Interviews are about selling yourself and making yourself stand out from the crowd. You say yourself that your son gave all the answers his friends did. To the interviewer this could sound like reading from a script. For customer service roles they are looking for people who can think on their feet and deal with the unexpected.

babybeets · 04/07/2024 17:01

@NoSnowdrop
He is fairly outgoing and pretty resilient, but to be fair I remember how dispiriting it was - although I don't think he had realised how many you do need to send out. Part of the problem before for him, was the lack of financial incentive to work. Last year he lived at home and had his allowance (parental contribution) from us. This year he is living away from home and his allowance doesn't cover it. Focused his mind a bit.

OP posts:
Life2Short4Nonsense · 04/07/2024 17:03

babybeets · 04/07/2024 16:48

@Life2Short4Nonsense
this is summer work but he is hoping to do part time work during term-time for the next two years of his degree. We have encouraged him to find part time work for experience and for his graduate applications.

I think that's good. This means there is far less pressure per interview.

I think he needs to be more assertive though. My secret is that I ask more questions than I anwser. I always have at least 10 questions prepared, but I ask more as I think of them during the conservation.

Basically I am interviewing the prospective employer and many actually seem relieved. I do deliberately pause once to see what questions they ask me, but they are usually stock questions to which you can find good anwers online.

Sometimes my technique backfires, but that's usually with employers of whom I already got a bad impression during the start of the interview, so I am never very upset about it.

Not getting a bad job is far better than working for a shit employer.

JC03745 · 04/07/2024 17:05

Your son could ask them for feedback from the interview. I'd be interested if the flakey interviewee could even remember the encounter. They might 'possibly' provide useful feedback though- although I doubt it.

Has your son ever had a job or this is his first one? If he has really never had any sort of work at age 20, if nothing else, he needs to do voluntary work to get experience.

mondaytosunday · 04/07/2024 17:08

M&S should not want people to 'stand out', but who can perform the job competently, be professional. They are not particularly good to work for though. My friend worked in the cafe of our local one and staff were cut to the bone, leading to dissatisfied customers as you can't be work the till plus serve food and clear tables!

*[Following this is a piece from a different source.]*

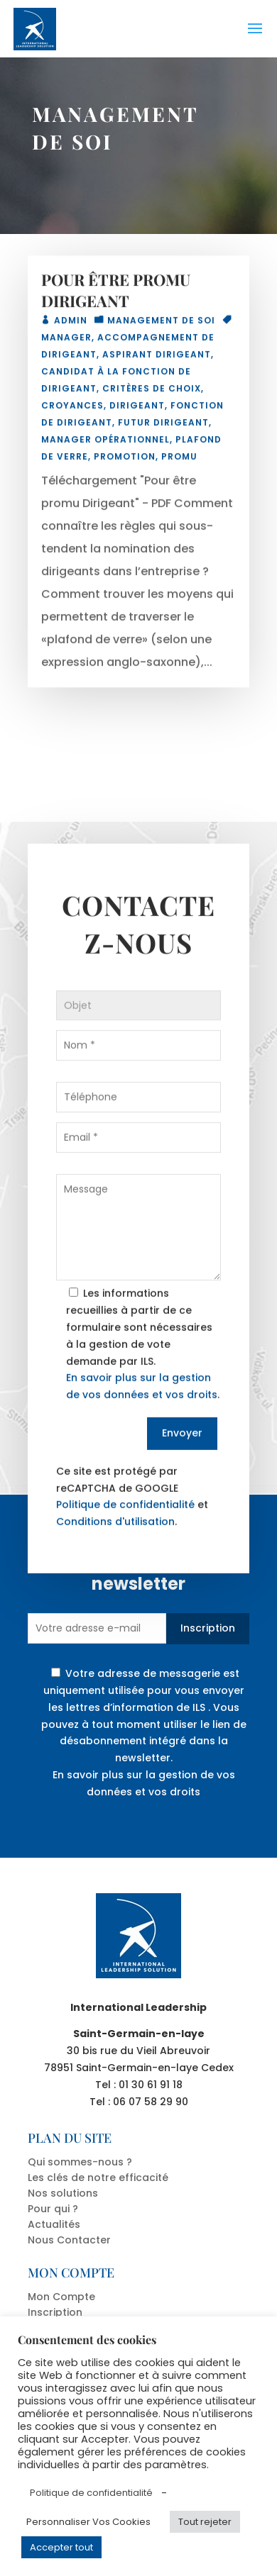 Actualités (54, 2224)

Slofter · 04/07/2024 17:09

I can't remember exactly but the people who do the interviews at M&S for store positions aren't very senior themselves. It's probably someone who has worked on the shop floor for a few years and has worked their way up. I'm afraid I don't think M&S as a whole would be that interested in the feedback. Agree with pp that they aren't a great employer by any means (was with them for a lot of years in a salaried role).